- [TASK STATEMENT]: Which lines hold the string "coche"? Copy each of them from the material below.

=-=-=

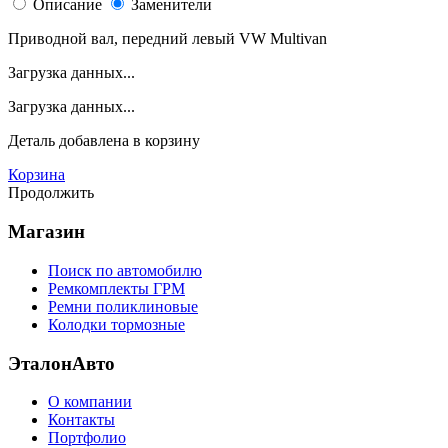
Описание
Заменители
Приводной вал, передний левый VW Multivan
Загрузка данных...
Загрузка данных...
Деталь
добавлена в корзину
Корзина
Продолжить
Магазин
Поиск по автомобилю
Ремкомплекты ГРМ
Ремни поликлиновые
Колодки тормозные
ЭталонАвто
О компании
Контакты
Портфолио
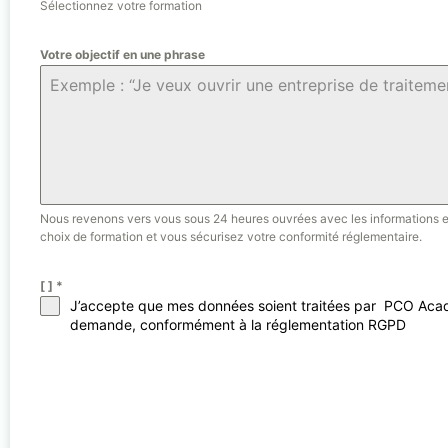
Sélectionnez votre formation
Votre objectif en une phrase
Nous revenons vers vous sous 24 heures ouvrées avec les informations et d
choix de formation et vous sécurisez votre conformité réglementaire.
[ ]
*
J’accepte que mes données soient traitées par PCO Academ
demande, conformément à la réglementation RGPD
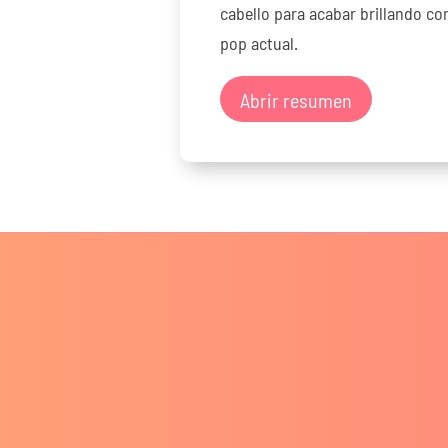
cabello para acabar brillando co
pop actual.
Abrir resumen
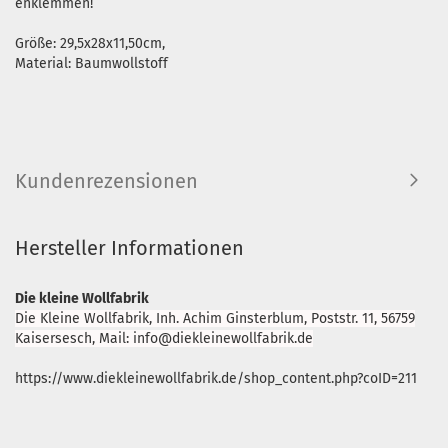
enklemmen!
Größe: 29,5x28x11,50cm,
Material: Baumwollstoff
Kundenrezensionen
Hersteller Informationen
Die kleine Wollfabrik
Die Kleine Wollfabrik, Inh. Achim Ginsterblum, Poststr. 11, 56759
Kaisersesch, Mail: info@diekleinewollfabrik.de
https://www.diekleinewollfabrik.de/shop_content.php?coID=211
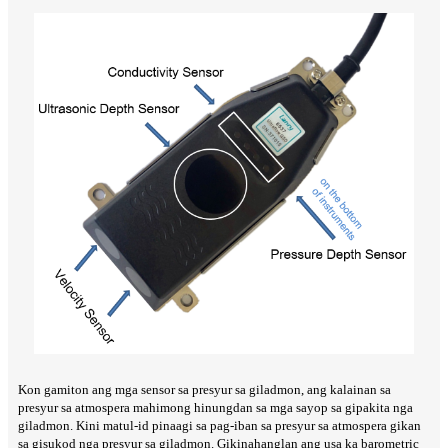
Kon gamiton ang mga sensor sa presyur sa giladmon, ang kalainan sa
presyur sa atmospera mahimong hinungdan sa mga sayop sa gipakita nga
giladmon. Kini matul-id pinaagi sa pag-iban sa presyur sa atmospera gikan
sa gisukod nga presyur sa giladmon. Gikinahanglan ang usa ka barometric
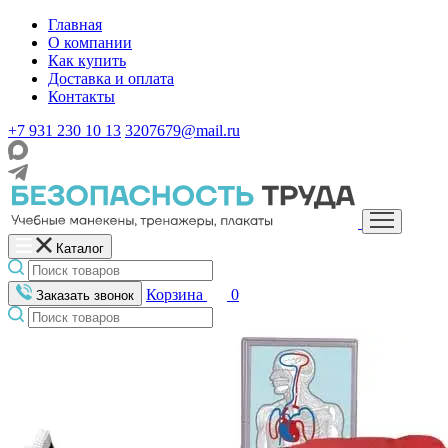
Главная
О компании
Как купить
Доставка и оплата
Контакты
+7 931 230 10 13
3207679@mail.ru
Каталог
Корзина
0
Заказать звонок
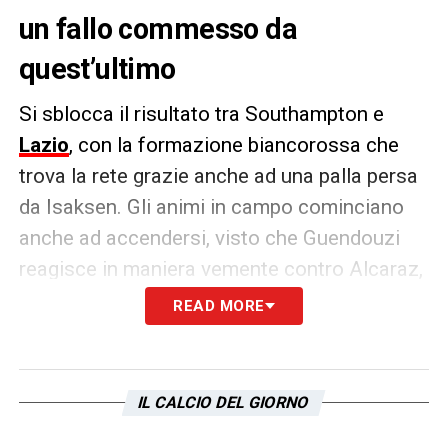
un fallo commesso da
quest’ultimo
Si sblocca il risultato tra Southampton e
Lazio
, con la formazione biancorossa che
trova la rete grazie anche ad una palla persa
da Isaksen. Gli animi in campo cominciano
anche ad accendersi, visto che Guendouzi
reagisce in maniera vemente contro Alcaraz,
non gradendo il francese il fallo commesso
READ MORE
ai suoi danni dall’ex Juventus
LA PLAYLIST DELLE NOSTRE TOP NEWS
IL CALCIO DEL GIORNO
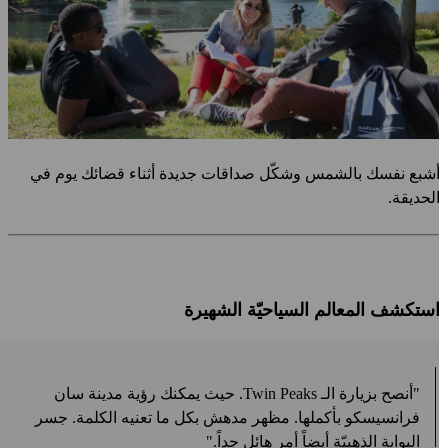
شبع نفسك بالشمس وشكّل صداقات جديدة أثناء قضائك يوم في
لحديقة.
ستكشف المعالم السياحيّة الشهيرة
"أنصح بزيارة الـ
Twin Peaks
. حيث يمكنك رؤية مدينة سان
فرانسيسكو بأكملها. مظهر مدهش بكل ما تعنيه الكلمة. جسر
البوابة الذهبيّة أيضاً أمر هائل جداً."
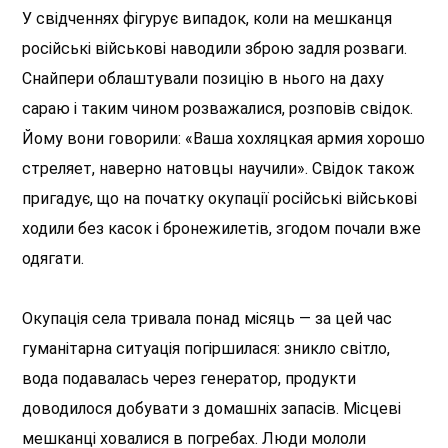
У свідченнях фігурує випадок, коли на мешканця
російські військові наводили зброю задля розваги.
Снайпери облаштували позицію в нього на даху
сараю і таким чином розважалися, розповів свідок.
Йому вони говорили: «Ваша хохляцкая армия хорошо
стреляет, наверно натовцы научили». Свідок також
пригадує, що на початку окупації російські військові
ходили без касок і бронежилетів, згодом почали вже
одягати.
Окупація села тривала понад місяць — за цей час
гуманітарна ситуація погіршилася: зникло світло,
вода подавалась через генератор, продукти
доводилося добувати з домашніх запасів. Місцеві
мешканці ховалися в погребах. Люди мололи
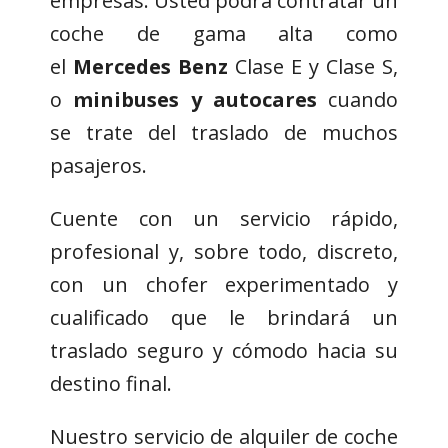
empresas. Usted podrá contratar un
coche de gama alta como
el
Mercedes Benz
Clase E y Clase S,
o
minibuses y autocares
cuando
se trate del traslado de muchos
pasajeros.
Cuente con un servicio rápido,
profesional y, sobre todo, discreto,
con un chofer experimentado y
cualificado que le brindará un
traslado seguro y cómodo hacia su
destino final.
Nuestro servicio de alquiler de coche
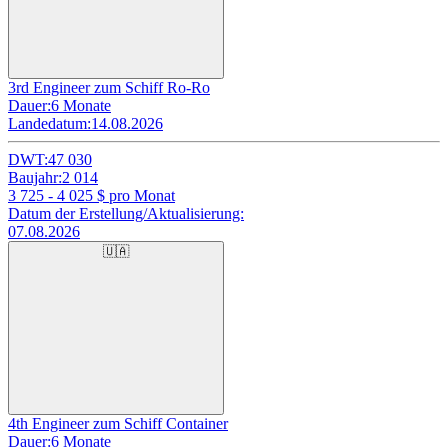
3rd Engineer zum Schiff Ro-Ro
Dauer:
6 Monate
Landedatum:
14.08.2026
DWT:
47 030
Baujahr:
2 014
3 725 - 4 025
$ pro Monat
Datum der Erstellung/Aktualisierung:
07.08.2026
🇺🇦
4th Engineer zum Schiff Container
Dauer:
6 Monate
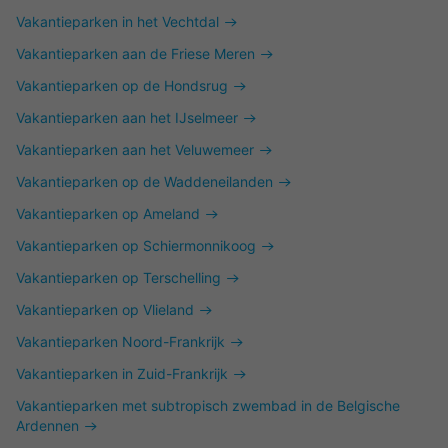
Vakantieparken in het Vechtdal
Vakantieparken aan de Friese Meren
Vakantieparken op de Hondsrug
Vakantieparken aan het IJselmeer
Vakantieparken aan het Veluwemeer
Vakantieparken op de Waddeneilanden
Vakantieparken op Ameland
Vakantieparken op Schiermonnikoog
Vakantieparken op Terschelling
Vakantieparken op Vlieland
Vakantieparken Noord-Frankrijk
Vakantieparken in Zuid-Frankrijk
Vakantieparken met subtropisch zwembad in de Belgische
Ardennen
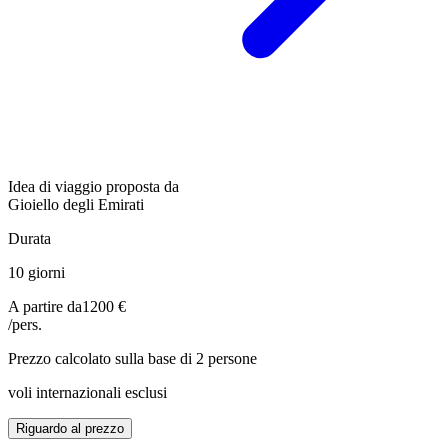
Idea di viaggio proposta da
Gioiello degli Emirati
Durata
10 giorni
A partire da
1200 €
/pers.
Prezzo calcolato sulla base di 2 persone
voli internazionali esclusi
Riguardo al prezzo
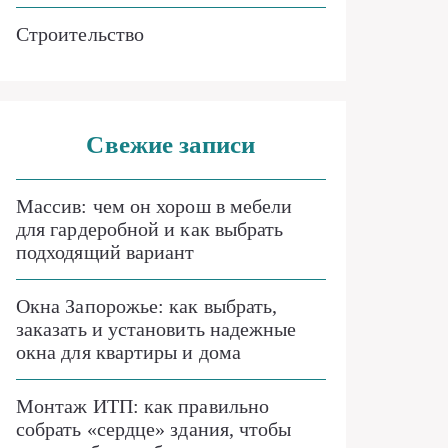
Строительство
Свежие записи
Массив: чем он хорош в мебели
для гардеробной и как выбрать
подходящий вариант
Окна Запорожье: как выбрать,
заказать и установить надежные
окна для квартиры и дома
Монтаж ИТП: как правильно
собрать «сердце» здания, чтобы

=-=-=

- [SOLUTION TO THE PROBLEM]:
coche de gama alta como
Nuestro servicio de alquiler de coche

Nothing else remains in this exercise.